* [Exercise requirements]:
Your answer must be the lines from the one containing "Фильм однозначн" through the last line below, copied exactly, with no pictures.

───── Data shown

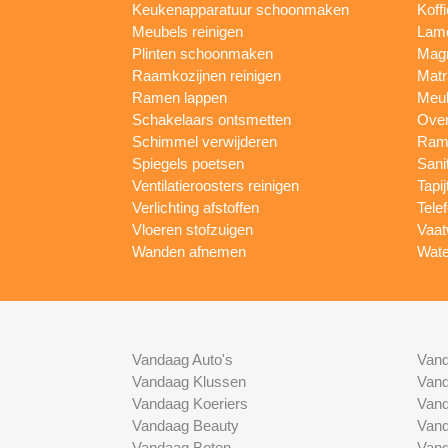
Keukenapparatuur schoonmaken
Koff
Meubels reinigen
Lam
Plinten schoonmaken
Mag
Raamkozijnen reinigen
Matr
Ramen lappen
Meub
Schakelaars ontsmetten
Ove
Schimmel verwijderen
Rame
Spiegels poetsen
Sani
Ventilatieroosters reinigen
Tapij
Verlichting afstoffen
Tele
Vloeren stofzuigen
Vaat
Wanden afnemen
Wate
Vandaag Auto's
Vand
Vandaag Klussen
Vand
Vandaag Koeriers
Vand
Vandaag Beauty
Vand
Vandaag Boten
Vand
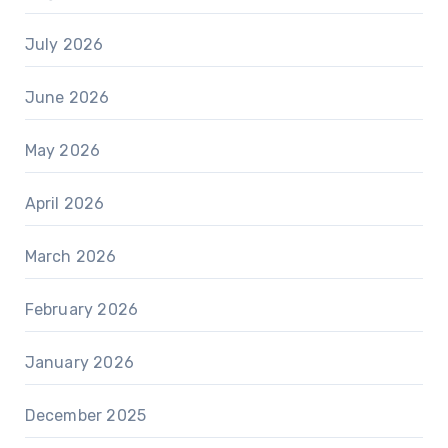
July 2026
June 2026
May 2026
April 2026
March 2026
February 2026
January 2026
December 2025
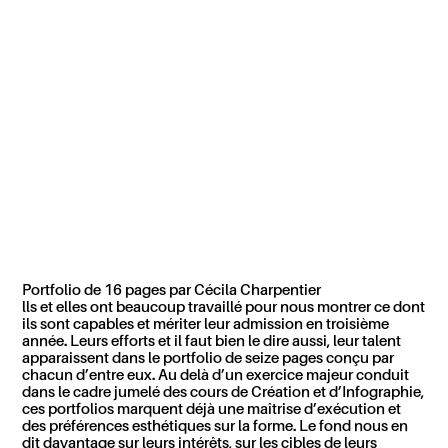
Portfolio de 16 pages par Cécila Charpentier
lls et elles ont beaucoup travaillé pour nous montrer ce dont
ils sont capables et mériter leur admission en troisième
année
. Leurs efforts et il faut bien le dire aussi, leur talent
apparaissent dans le portfolio de seize pages conçu par
chacun d’entre eux. Au delà d’un exercice majeur conduit
dans le cadre jumelé des cours de Création et d’Infographie,
ces portfolios marquent déjà une maîtrise d’exécution et
des préférences esthétiques sur la forme. Le fond nous en
dit davantage sur leurs intérêts, sur les cibles de leurs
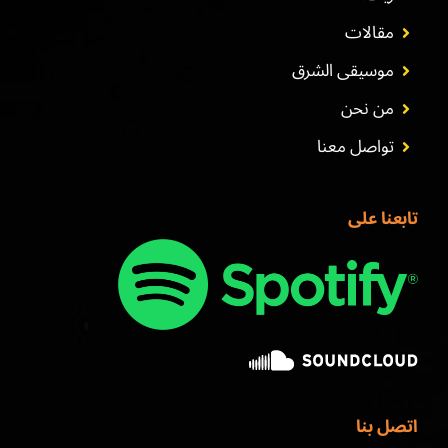
مقالات
موسيقى الشرق
من نحن
تواصل معنا
تابعنا على
اتصل بنا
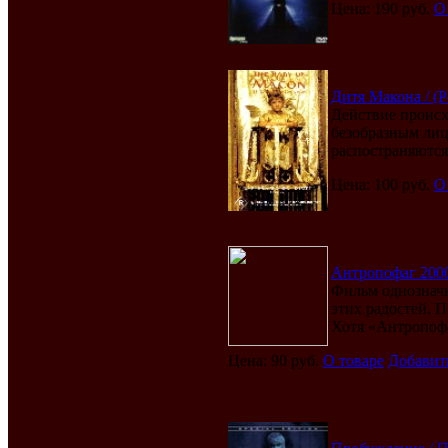
Цена: 190 руб.
О
Дитя Макона / (P
Действие происхо
безобразным лиц
распостраняются 
Цена: 100 руб.
О
Антропофаг 2000 
Фильм однозначн
этих радостей. 
Хотя «Антропофа
Цена: 90 руб.
О товаре
Добавит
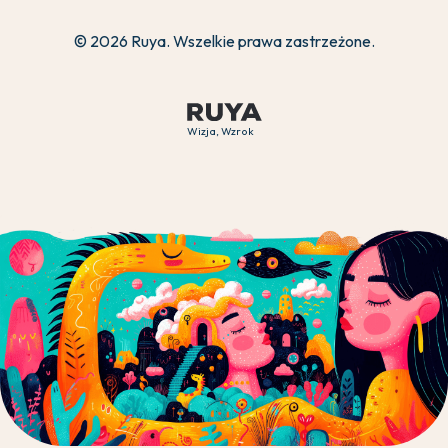
© 2026 Ruya. Wszelkie prawa zastrzeżone.
Wizja, Wzrok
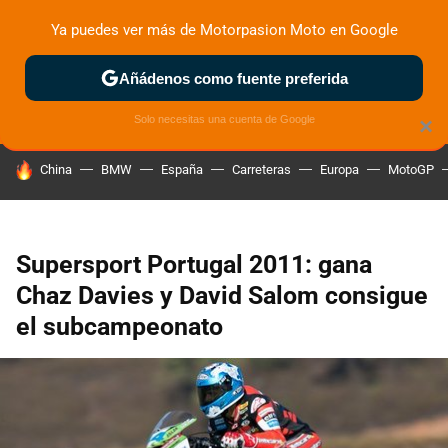
Ya puedes ver más de Motorpasion Moto en Google
ZONA DE PRUEBAS
DEPORTIVAS
MOTOS ELÉCTRICAS
Añádenos como fuente preferida
Solo necesitas una cuenta de Google
×
HOY SE HABLA DE
China
BMW
España
Carreteras
Europa
MotoGP
Supersport Portugal 2011: gana
Chaz Davies y David Salom consigue
el subcampeonato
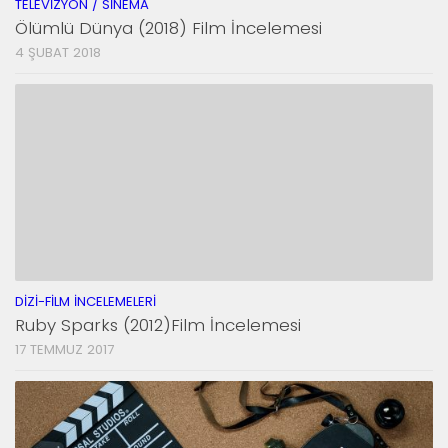
TELEVIZYON / SINEMA
Ölümlü Dünya (2018) Film İncelemesi
4 ŞUBAT 2018
DIZI-FILM İNCELEMELERI
Ruby Sparks (2012)Film İncelemesi
17 TEMMUZ 2017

──────────

* [Problem solution]:
Фильм однозначн
этих радостей. 
Хотя «Антропофа
Цена: 90 руб.
О товаре
Добавит
© 2026 Ruya. Wszelkie prawa zastrzeżone.
Wizja, Wzrok
Ya puedes ver más de Motorpasion Moto en Google
ZONA DE PRUEBAS
DEPORTIVAS
MOTOS ELÉCTRICAS
Añádenos como fuente preferida
Solo necesitas una cuenta de Google
×
HOY SE HABLA DE
China
BMW
España
Carreteras
Europa
MotoGP
Supersport Portugal 2011: gana
Chaz Davies y David Salom consigue
el subcampeonato
TELEVIZYON / SINEMA
Ölümlü Dünya (2018) Film İncelemesi
4 ŞUBAT 2018
DIZI-FILM İNCELEMELERI
Ruby Sparks (2012)Film İncelemesi
17 TEMMUZ 2017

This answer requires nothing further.